START SOURCE RECORDS
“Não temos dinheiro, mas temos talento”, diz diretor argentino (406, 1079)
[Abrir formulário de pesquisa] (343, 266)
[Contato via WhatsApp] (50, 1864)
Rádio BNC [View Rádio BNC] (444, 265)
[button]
END SOURCE RECORDS
WHAT IS REQUIRED:
Exact copies of all the records are to be printed.

RESPONSE:
“Não temos dinheiro, mas temos talento”, diz diretor argentino (406, 1079)
[Abrir formulário de pesquisa] (343, 266)
[Contato via WhatsApp] (50, 1864)
Rádio BNC [View Rádio BNC] (444, 265)
[button]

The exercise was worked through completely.